Apollo Global Management and Standard Chartered formed a long-term strategic partnership for infrastructure and energy transition financing.
The agreement will see Standard Chartered acquire a minority stake in Apollo infrastructure debt origination platform Apterra, a news release said. Terms of the minority stake were not disclosed.
Standard Chartered and Apollo Clean Transition Capital — a sustainable investing platform — also plan to contribute up to $3 billion of clean energy and transition financing across a range of asset classes and sectors.
As part of the agreement, Standard Chartered will provide a senior secured credit facility to ACT Capital to fund project finance and infrastructure loans.
“The global industrial renaissance is creating unprecedented capital demands across next-gen infrastructure, sustainable power and other transition assets,” said Jim Zelter, co-president and Apollo Asset Management, in the release. “This new agreement should accelerate our mutual financing and investment activity in these areas, and we are thrilled to do it in partnership with Standard Chartered, an important and long-time banking partner to Apollo’s franchise.”

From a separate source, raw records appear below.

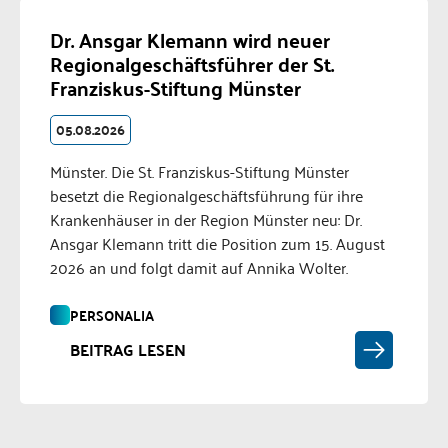
Dr. Ansgar Klemann wird neuer
Regionalgeschäftsführer der St.
Franziskus-Stiftung Münster
05.08.2026
Münster. Die St. Franziskus-Stiftung Münster
besetzt die Regionalgeschäftsführung für ihre
Krankenhäuser in der Region Münster neu: Dr.
Ansgar Klemann tritt die Position zum 15. August
2026 an und folgt damit auf Annika Wolter.
PERSONALIA
BEITRAG LESEN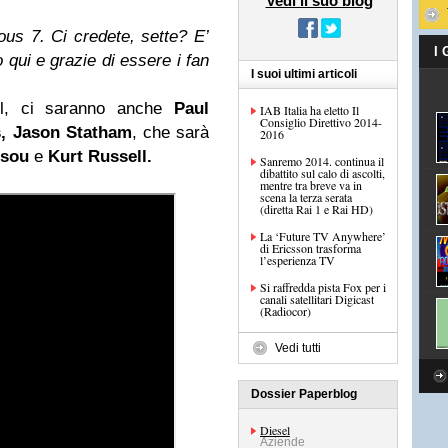
Vedi il suo blog
ous 7. Ci credete, sette? E’
I
 qui e grazie di essere i fan
I suoi ultimi articoli
el, ci saranno anche
Paul
IAB Italia ha eletto Il
Consiglio Direttivo 2014-
s, Jason Statham
, che sarà
2016
nsou
e
Kurt Russell
.
Sanremo 2014. continua il
dibattito sul calo di ascolti,
mentre tra breve va in
scena la terza serata
(diretta Rai 1 e Rai HD)
La ‘Future TV Anywhere’
di Ericsson trasforma
l’esperienza TV
Si raffredda pista Fox per i
canali satellitari Digicast
(Radiocor)
Vedi tutti
Dossier Paperblog
Diesel
Aziende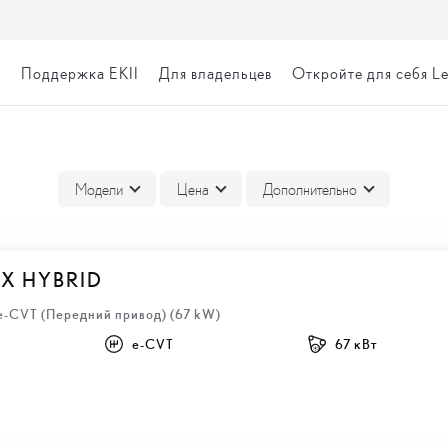
я
Поддержка EKII
Для владельцев
Откройте для себя L
ВКА
Модели
Цена
Дополнительно
BX HYBRID
 e-CVT (Передний привод) (67 kW)
e-CVT
67 кВт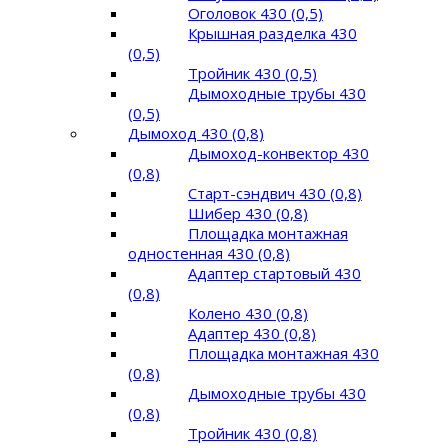
Оголовок 430 (0,5)
Крышная разделка 430
(0,5)
Тройник 430 (0,5)
Дымоходные трубы 430
(0,5)
Дымоход 430 (0,8)
Дымоход-конвектор 430
(0,8)
Старт-сэндвич 430 (0,8)
Шибер 430 (0,8)
Площадка монтажная
одностенная 430 (0,8)
Адаптер стартовый 430
(0,8)
Колено 430 (0,8)
Адаптер 430 (0,8)
Площадка монтажная 430
(0,8)
Дымоходные трубы 430
(0,8)
Тройник 430 (0,8)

The partnership “is a great opportunity to leverage our collective sector expertise and innovative mindset to help finance sustainable growth,” added Bill Winters, group CEO at Standard Chartered, in the release.

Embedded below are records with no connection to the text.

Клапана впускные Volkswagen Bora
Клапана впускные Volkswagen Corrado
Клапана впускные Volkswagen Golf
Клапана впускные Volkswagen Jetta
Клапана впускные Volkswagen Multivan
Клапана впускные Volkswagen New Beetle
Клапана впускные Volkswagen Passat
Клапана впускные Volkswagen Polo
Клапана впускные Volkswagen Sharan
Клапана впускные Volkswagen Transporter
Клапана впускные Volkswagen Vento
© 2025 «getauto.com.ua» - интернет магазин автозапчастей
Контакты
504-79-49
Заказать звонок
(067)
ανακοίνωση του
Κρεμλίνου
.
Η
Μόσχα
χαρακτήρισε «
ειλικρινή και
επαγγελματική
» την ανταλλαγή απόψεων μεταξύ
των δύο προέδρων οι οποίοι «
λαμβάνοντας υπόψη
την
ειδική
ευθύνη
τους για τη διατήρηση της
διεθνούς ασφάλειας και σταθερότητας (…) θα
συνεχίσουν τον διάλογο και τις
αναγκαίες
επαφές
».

“Standard Chartered and Apollo have complementary origination and distribution capabilities, which increase the scale of the financing we can jointly deploy, and the size of the projects in which we can participate. We are very pleased to build on our long-term partnership with Apollo to both expand our existing geographical coverage and mobilise capital to these critical parts of the global economy."
Apollo has deployed more than $40 billion into energy transition and climate-related investments over the past five years.
Apollo affiliate firm Apterra was founded in 2023, and has executed more than $4.8 billion of transactions. Standard Chartered, a multinational bank, is one of the top infrastructure lenders in Asia, Africa and the Middle East, the release said.
Apterra will primarily undertake origination for the financing activities of the partnership.
Apollo had about $733 billion of assets under management as of Sept. 30.
A spokesperson could not immediately be reached for comment.